M. Jean-Luc Ferté . - Nous sommes le plus jeune des syndicats agricoles.
Mme Nicole Bonnefoy , rapporteur . - Je suis sénateur, élue de Charente. J'ai demandé la création de cette mission d'information à la suite de l'affaire Paul François et de l'émoi qu'elle a suscité. Le Sénat a accepté de créer cette mission, dont suis rapporteur. La présidente vous prie de l'excuser mais elle a dû nous quitter du fait d'un engagement antérieur. Nous avons volontairement centré nos investigations sur la filière professionnelle, de la fabrication à l'utilisation par les agriculteurs, par les collectivités et les jardiniers du dimanche, en passant par les mises sur le marché. Le rapport comportera un point sur le plan Ecophyto. Au-delà de l'état des lieux qu'il permettra d'établir, il sera force de propositions : ses recommandations influeront sur des règlementations, voire la législation dans les domaines de l'agriculture et de la santé. A ce jour, nous avons réalisé plus de quatre-vingts heures d'audition. Nous avons entendu le monde agricole, les scientifiques, les médecins, les chercheurs et des acteurs de l'industrie chimique. Nous souhaitions donc vous entendre sur cette problématique.
M. François Toussaint . - Nous nous sommes vu imposer une utilisation des pesticides que nous ne recherchions pas. Je donnerai l'exemple d'une ferme normale du nord est, dans laquelle on trouvait 20 % de jachère, 20 % de luzerne et 40% de céréales. Ce type de ferme cultive désormais uniquement des céréales. Nous avons commencé à supprimer la luzerne, qui n'était pas rentable. Or, sa culture évite tout intrant pendant quatre ans. Ainsi, les agriculteurs ont été obligés de suivre les coopératives .

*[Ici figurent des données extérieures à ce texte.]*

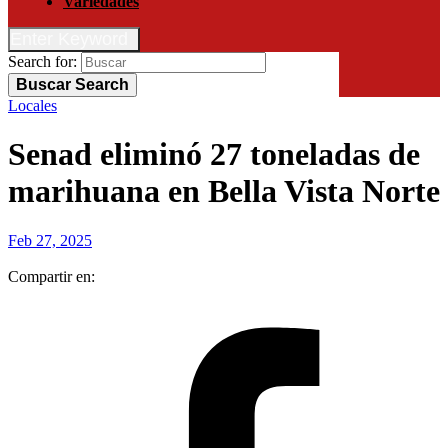
Variedades
Enter Keyword
Search for:
Buscar
Search
Locales
Senad eliminó 27 toneladas de
marihuana en Bella Vista Norte
Feb 27, 2025
Compartir en:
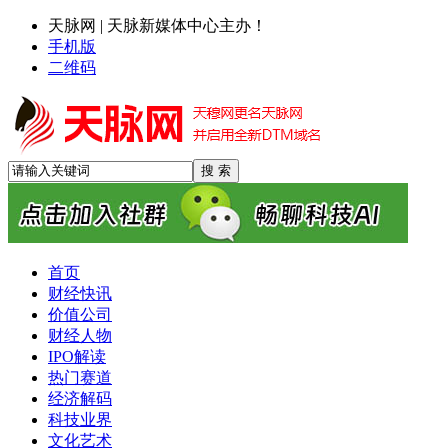
天脉网 | 天脉新媒体中心主办！
手机版
二维码
首页
财经快讯
价值公司
财经人物
IPO解读
热门赛道
经济解码
科技业界
文化艺术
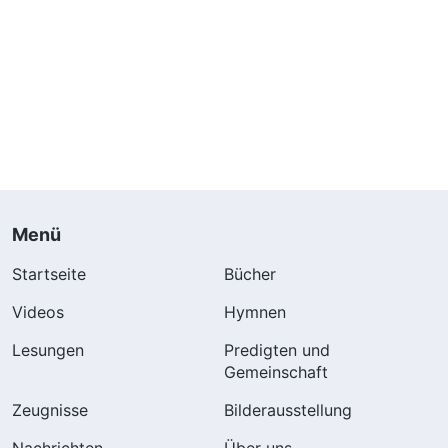
Menü
Startseite
Bücher
Videos
Hymnen
Lesungen
Predigten und
Gemeinschaft
Zeugnisse
Bilderausstellung
Nachrichten
Über uns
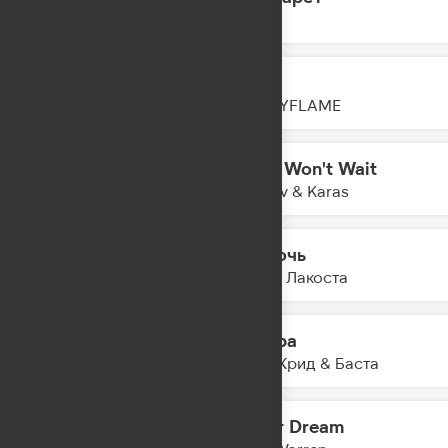
09:46
RASA
Тону
09:44
HOLLYFLAME
Time Won't Wait
09:41
Filatov & Karas
На ночь
09:40
Коста Лакоста
Завтра
09:38
Егор Крид & Баста
Fever Dream
09:33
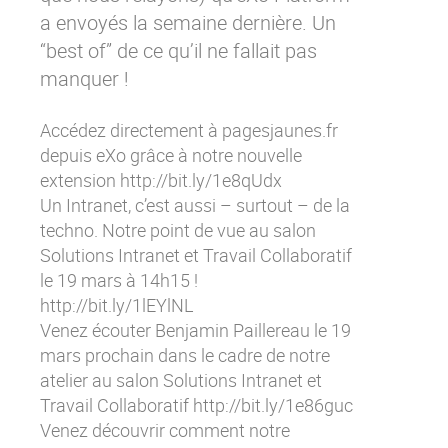
Contactez-nous
Essayez eXo
a envoyés la semaine dernière. Un
“best of” de ce qu’il ne fallait pas
manquer !
Accédez directement à pagesjaunes.fr
depuis eXo grâce à notre nouvelle
extension
http://bit.ly/1e8qUdx
Un Intranet, c’est aussi – surtout – de la
techno. Notre point de vue au salon
Solutions Intranet et Travail Collaboratif
le 19 mars à 14h15 !
http://bit.ly/1lEYlNL
Venez écouter Benjamin Paillereau le 19
mars prochain dans le cadre de notre
atelier au salon Solutions Intranet et
Travail Collaboratif
http://bit.ly/1e86guc
Venez découvrir comment notre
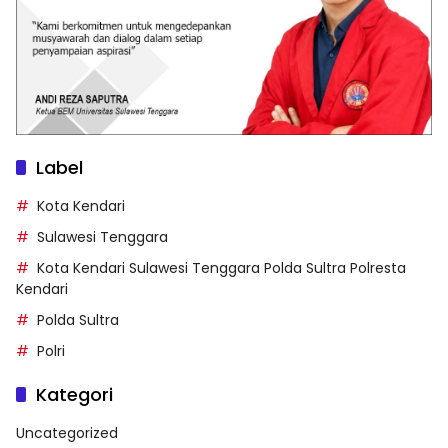
Label
Kota Kendari
Sulawesi Tenggara
Kota Kendari Sulawesi Tenggara Polda Sultra Polresta
Kendari
Polda Sultra
Polri
Kategori
Uncategorized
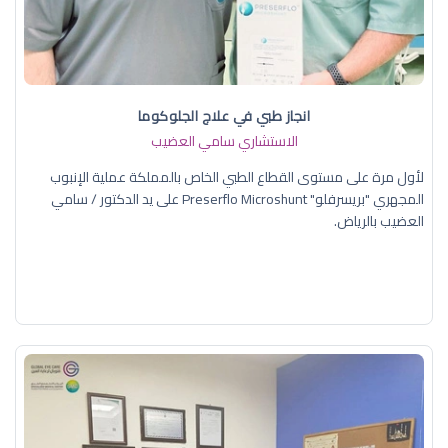
انجاز طبي في علاج الجلوكوما
الاستشاري سامي العضيب
لأول مرة على مستوى القطاع الطبي الخاص بالمملكة عملية الإنبوب
المجهري "بريسرفلو" Preserflo Microshunt على يد الدكتور / سامي
العضيب بالرياض.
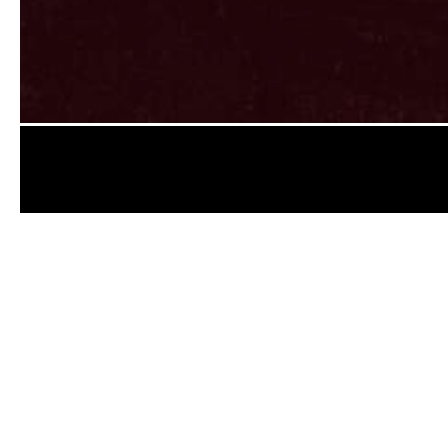
Category 1
תיים של חומרי גלם מכל סוג (ראיונות, ריאליטי, דוקו,
קלטות שיחה) ובכל פורמט (וידאו ואודיו).
ות מתמללים ומתרגמים מקצועיים, המתמחים בשפות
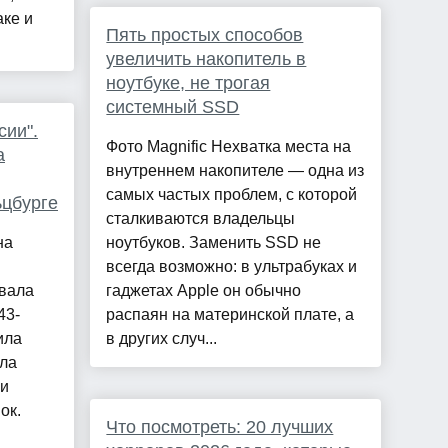
аке и
Пять простых способов
увеличить накопитель в
ноутбуке, не трогая
системный SSD
сии".
Фото Magnific Нехватка места на
а
внутреннем накопителе — одна из
самых частых проблем, с которой
ьцбурге
сталкиваются владельцы
на
ноутбуков. Заменить SSD не
всегда возможно: в ультрабуках и
овала
гаджетах Apple он обычно
43-
распаян на материнской плате, а
ила
в других случ...
лла
 и
ок.
Что посмотреть: 20 лучших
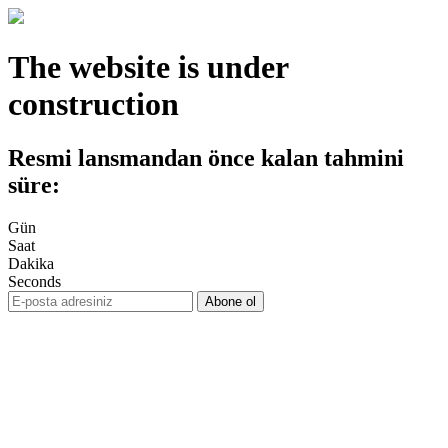
The website is under
construction
Resmi lansmandan önce kalan tahmini
süre:
Gün
Saat
Dakika
Seconds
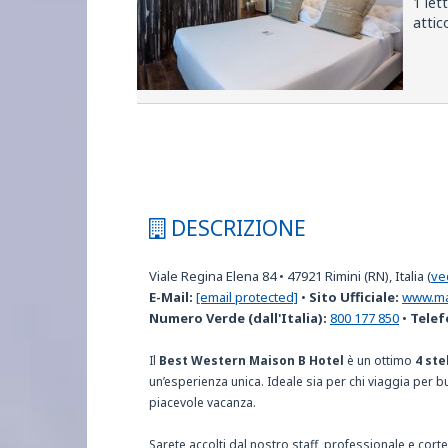
1 let
attic
DESCRIZIONE
Viale Regina Elena 84
•
47921
Rimini (RN), Italia
(
ve
E-Mail:
[email protected]
•
Sito Ufficiale:
www.ma
Numero Verde (dall'Italia):
800 177 850
•
Telef
Il
Best Western Maison B Hotel
è un ottimo
4 ste
un’esperienza unica. Ideale sia per chi viaggia per 
piacevole vacanza.
Sarete accolti dal nostro staff, professionale e cort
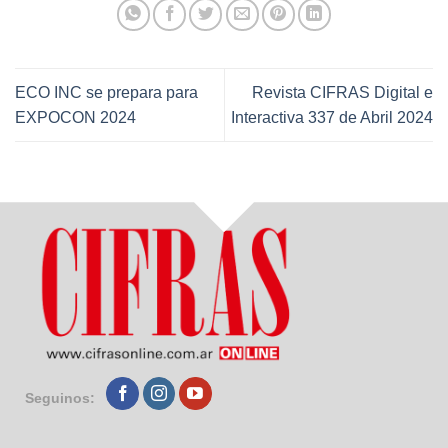
ECO INC se prepara para
Revista CIFRAS Digital e
EXPOCON 2024
Interactiva 337 de Abril 2024
Seguinos:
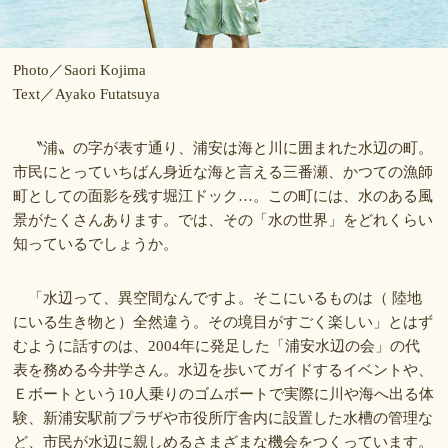
Photo／Saori Kojima
Text／Ayako Futatsuya
〝浦〟の字が表す通り、浦安は海と川に囲まれた水辺の町。
市民にとっていちばん身近な海と言える三番瀬、かつての漁師
町としての面影を残す堀江ドック…。この町には、水のある風
景がたくさんあります。では、その「水の世界」をどれくらい
知っているでしょうか。
「水辺って、異空間なんですよ。そこにいるものは（ 陸地
にいる生き物と）全然違う。その境目がすごく楽しい」とはず
むように話すのは、2004年に発足した「浦安水辺の会」の代
表を務める今井学さん。水辺を歩いてガイドするイベントや、
Ｅボートという10人乗りのゴムボートで実際に川や海へ出る体
験、新浦安駅前プラザや市役所庁舎内に設置した水槽の管理な
ど、市民が水辺に親しめるさまざまな機会をつくっています。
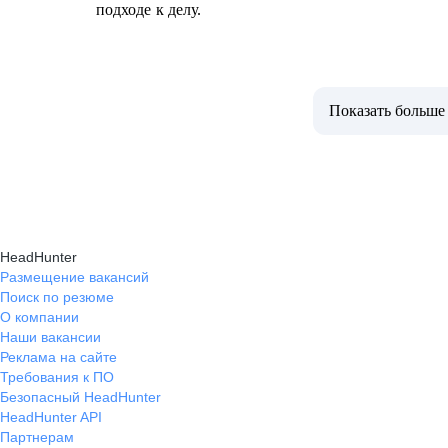
подходе к делу.
Показать больше
HeadHunter
Размещение вакансий
Поиск по резюме
О компании
Наши вакансии
Реклама на сайте
Требования к ПО
Безопасный HeadHunter
HeadHunter API
Партнерам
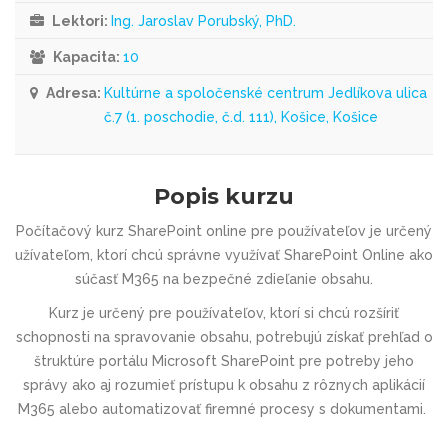
Lektori:
Ing. Jaroslav Porubský, PhD.
Kapacita:
10
Adresa:
Kultúrne a spoločenské centrum Jedlíkova ulica
č.7 (1. poschodie, č.d. 111), Košice, Košice
Popis kurzu
Počítačový kurz
SharePoint online pre používateľov
je určený
užívateľom, ktorí chcú správne využívať SharePoint Online ako
súčasť M365 na
bezpečné zdieľanie obsahu
.
Kurz je určený pre používateľov, ktorí si chcú rozšíriť
schopnosti na spravovanie obsahu, potrebujú získať prehľad o
štruktúre portálu Microsoft SharePoint pre potreby jeho
správy ako aj rozumieť prístupu k obsahu z rôznych aplikácií
M365 alebo automatizovať firemné procesy s dokumentami.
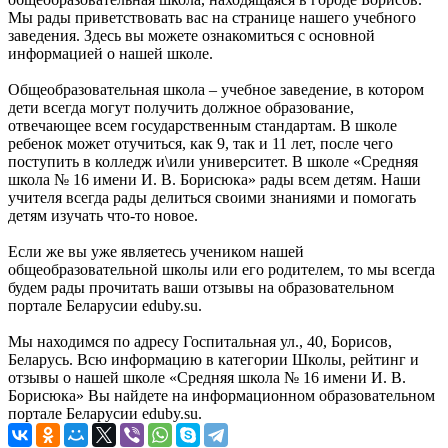
Мы рады приветствовать вас на странице нашего учебного
заведения. Здесь вы можете ознакомиться с основной
информацией о нашей школе.
Общеобразовательная школа – учебное заведение, в котором
дети всегда могут получить должное образование,
отвечающее всем государственным стандартам. В школе
ребенок может отучиться, как 9, так и 11 лет, после чего
поступить в колледж и\или университет. В школе «Средняя
школа № 16 имени И. В. Борисюка» рады всем детям. Наши
учителя всегда рады делиться своими знаниями и помогать
детям изучать что-то новое.
Если же вы уже являетесь учеником нашей
общеобразовательной школы или его родителем, то мы всегда
будем рады прочитать ваши отзывы на образовательном
портале Беларусии eduby.su.
Мы находимся по адресу Госпитальная ул., 40, Борисов,
Беларусь. Всю информацию в категории Школы, рейтинг и
отзывы о нашей школе «Средняя школа № 16 имени И. В.
Борисюка» Вы найдете на информационном образовательном
портале Беларусии eduby.su.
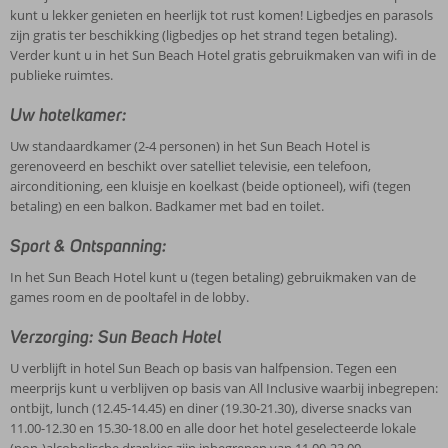
kunt u lekker genieten en heerlijk tot rust komen! Ligbedjes en parasols
zijn gratis ter beschikking (ligbedjes op het strand tegen betaling).
Verder kunt u in het Sun Beach Hotel gratis gebruikmaken van wifi in de
publieke ruimtes.
Uw hotelkamer:
Uw standaardkamer (2-4 personen) in het Sun Beach Hotel is
gerenoveerd en beschikt over satelliet televisie, een telefoon,
airconditioning, een kluisje en koelkast (beide optioneel), wifi (tegen
betaling) en een balkon. Badkamer met bad en toilet.
Sport & Ontspanning:
In het Sun Beach Hotel kunt u (tegen betaling) gebruikmaken van de
games room en de pooltafel in de lobby.
Verzorging: Sun Beach Hotel
U verblijft in hotel Sun Beach op basis van halfpension. Tegen een
meerprijs kunt u verblijven op basis van All Inclusive waarbij inbegrepen:
ontbijt, lunch (12.45-14.45) en diner (19.30-21.30), diverse snacks van
11.00-12.30 en 15.30-18.00 en alle door het hotel geselecteerde lokale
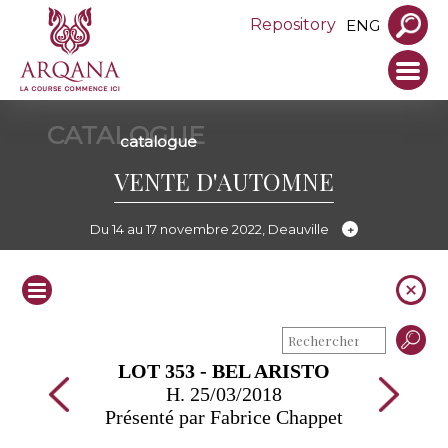
Repository
ENG
CATALOGUE
catalogue
VENTE D'AUTOMNE
Du 14 au 17 novembre 2022, Deauville
LOT 353 - BEL ARISTO
H. 25/03/2018
Présenté par Fabrice Chappet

La technique du baby boeuf (boeuf de dix-huit mois) a été imposée aux agriculteurs, qui attendaient auparavant quatre ans avant d'abattre leurs animaux ; un délai qui ne permettait pas de faire vivre toutes les filières et toutes les coopératives. Avec l'argent ainsi gagné, les agriculteurs ont acheté du maïs, l'ont planté et l'ont traité. Auparavant, les boeufs broutaient dans les prés. Les politiques agricoles ont encouragé la consommation de pesticides. Les techniciens préconisaient de semer le blé à raison de 200 kilogrammes par hectare. Or, une telle densité est davantage propice aux infections fongiques. Aujourd'hui, nous semons plutôt 140 kilogrammes par hectare. Les risques d'infections fongiques seraient encore moindres si les agriculteurs semaient trois graines différentes. Cependant, cette solution n'intéresse personne, car les coopératives qui vendent les graines commercialisent aussi les pesticides .
Mme Nicole Bonnefoy , rapporteur . - J'imagine que les techniciens dont vous parlez sont ceux des coopératives. Continuent-ils à préconiser de semer pareilles quantités ?
M. François Toussaint . - Oui. La coopérative agricole d'Ardèche ne ramasse pas les cerises qui n'ont pas été traitées la veille. Si le paysan ne traite pas ses cerises, la coopérative ne les lui achète pas. Il y a là conflit d'intérêt.
Mme Nicole Bonnefoy , rapporteur . - Les coopératives comptent pourtant des agriculteurs, qui pourraient essayer de modifier cette politique néfaste.
M. François Toussaint . - Les coopératives avaient initialement vocation à économiser les produits ; les pesticides avaient vocation à empêcher les maladies. Cependant, le système est comme un puits sans fond. Nous sommes obligés de traiter les limaces, sous peine d'avoir une production nulle. Aujourd'hui, nous sommes pris dans un engrenage. Les agriculteurs n'en sont ni plus riches ni plus heureux, mais ils ne peuvent plus se passer de certains pesticides.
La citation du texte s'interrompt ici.